The Price of Power: Electricity markets in the Energy White Paper

16 Dec 2020

On Monday the UK government published a long-awaited Energy White Paper. Originally planned for publication in 2019 but delayed because of Brexit and the General Election the White Paper makes a range of provisions and commitments that span many dimensions of the energy system, each of which is relevant to the research we undertake at UKERC.

Net Zero focus

Many commitments focus on the net zero target and several had already been outlined in the Prime Minister’s 10 Point Plan. They include the pledge to deliver 40 GW of offshore wind, develop carbon capture and storage (CCUS) in industrial clusters, create a new UK Emissions Trading Scheme (ETS) for when we leave the EU-wide ETS, bring forward at least one additional nuclear power station, ramp up the installation of heat pumps, and develop 5GW of hydrogen production. There are also a range of provisions aimed at protecting consumers, encouraging the development of innovative tariffs, digitalisation and energy efficiency. In future blogs, UKERC researchers will discuss these topics in detail. We also discuss many of the relevant issues in our annual Review of Energy Policy and have commented on the White Paper in a range of newspapers and online media outlets.

Future of the electricity market

One topic which has been a particular focus for UKERC interaction with analysts in government and industry is the future of the electricity market. The White Paper does not come to a decision on this but instead announces further consultation during 2021. A key issue is the future of the long term contracts for renewable energy generators, Contracts for Difference or CfDs. The White Paper does not propose to scrap the CfDs, which have prices set by auction and have proved to be immensely successful in reducing the costs of leading renewable energy technologies. CfD contracts for offshore wind have fallen from well over £100/MWh to below £40/MWh – effectively a zero subsidy contract. This is important because back in 2018 a review commissioned from then Secretary of State Greg Clark from Oxford Professor Dieter Helm advocated for the replacement of the CfD scheme with a new and quite different mechanism. Clearly the government has recognised the attractiveness of the CfDs to investors and does not want to take precipitous action when also trying to quadruple the capacity of offshore wind in British waters. Gradual change is the order of the day.

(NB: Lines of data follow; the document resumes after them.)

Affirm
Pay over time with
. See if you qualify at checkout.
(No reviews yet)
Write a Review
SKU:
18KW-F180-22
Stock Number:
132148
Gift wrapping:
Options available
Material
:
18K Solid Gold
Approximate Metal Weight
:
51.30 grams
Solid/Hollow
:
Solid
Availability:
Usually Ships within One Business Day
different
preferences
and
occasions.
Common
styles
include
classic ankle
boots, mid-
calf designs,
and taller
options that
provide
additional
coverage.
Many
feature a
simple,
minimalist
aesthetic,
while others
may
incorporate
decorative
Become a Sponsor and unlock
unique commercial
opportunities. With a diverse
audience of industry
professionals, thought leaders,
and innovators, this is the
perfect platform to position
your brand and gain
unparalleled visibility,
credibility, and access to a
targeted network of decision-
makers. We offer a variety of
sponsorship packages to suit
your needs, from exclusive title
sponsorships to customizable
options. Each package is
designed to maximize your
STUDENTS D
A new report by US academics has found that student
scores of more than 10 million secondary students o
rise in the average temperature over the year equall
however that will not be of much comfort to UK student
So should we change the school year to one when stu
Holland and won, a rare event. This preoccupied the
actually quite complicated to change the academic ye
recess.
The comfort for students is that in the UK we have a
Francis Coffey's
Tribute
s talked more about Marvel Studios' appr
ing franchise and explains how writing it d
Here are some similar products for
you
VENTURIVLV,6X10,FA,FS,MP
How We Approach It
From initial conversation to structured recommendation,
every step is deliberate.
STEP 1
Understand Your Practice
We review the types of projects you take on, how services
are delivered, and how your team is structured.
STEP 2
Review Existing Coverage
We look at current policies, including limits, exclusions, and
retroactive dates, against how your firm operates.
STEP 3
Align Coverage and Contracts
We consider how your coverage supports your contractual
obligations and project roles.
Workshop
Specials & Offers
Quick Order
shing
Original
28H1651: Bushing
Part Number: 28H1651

Encourage investment while adding flexibility

The challenge for the power market is that as well as satisfying investors with stable prices under the CfD scheme we also need to encourage the development of the additional flexibility we will need as the share of wind and solar increases. Some commentators also worry about the extent to which the government now determines what sources of electricity the industry should build, as well as how to ensure the power system is reliable. Since electricity in Great Britain was taken out of state ownership around 30 years ago this level of state intervention is troubling to proponents of free market solutions. Others argue that net zero is such a big challenge it is inconceivable that it can be achieved without a lot of state coordination. Is it possible to re-imagine the power market though? Could the CfDs be adapted and refined or should they be replaced, perhaps with an obligation on suppliers to deliver new zero, leaving the choice of how to do so to the market? These questions lead quickly into a complex and technical debate, but are hugely important to cost effective delivery of a decarbonised electricity sector – something that is central to the recent advice to government from the Climate Change Committee .

Developments in nuclear

The future of support for renewable energy is one thing. Nuclear power is different again. Whilst the CfD schemes have been great at bringing forward wind and solar projects only one new nuclear power station is under development and the contracted price (set for 35 years) now looks high compared to the falling prices for renewables. The White Paper sets out a commitment to bring forward at least one more nuclear station and suggests that even more complex arrangements could be in place to reduce the costs of doing so. Nuclear developments could be given a ‘regulated asset base’ arrangement through which some of the risks and costs in construction are underwritten in a government contract. Government could also take a direct stake in a new nuclear development. For nuclear at least, the journey away from a private sector only power system appears to be well advanced. Next year UKERC research and policy engagement on the future of the power market will continue. This will be a hot topic for 2021.